Required work
Only the lines from the one with "Persondatapolitik" to the end of the data below should be returned, each exactly as it stands.
[[ Data provided open ]]
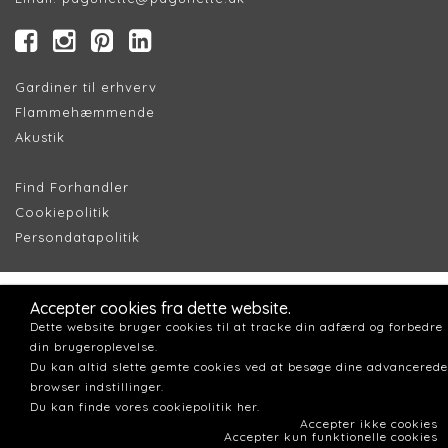
Gardiner til erhverv
Flammehæmmende
Akustik
Find Forhandler
Cookiepolitik
Persondatapolitik
Accepter cookies fra dette website.
Dette website bruger cookies til at tracke din adfærd og forbedre
din brugeroplevelse.
Du kan altid slette gemte cookies ved at besøge dine advancerede
browser indstillinger.
Du kan finde vores cookiepolitik her.
Accepter ikke cookies
Accepter kun funktionelle cookies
[[ Data provided closed ]]
Output for this task
Persondatapolitik
Accepter cookies fra dette website.
Dette website bruger cookies til at tracke din adfærd og forbedre
din brugeroplevelse.
Du kan altid slette gemte cookies ved at besøge dine advancerede
browser indstillinger.
Du kan finde vores cookiepolitik her.
Accepter ikke cookies
Accepter kun funktionelle cookies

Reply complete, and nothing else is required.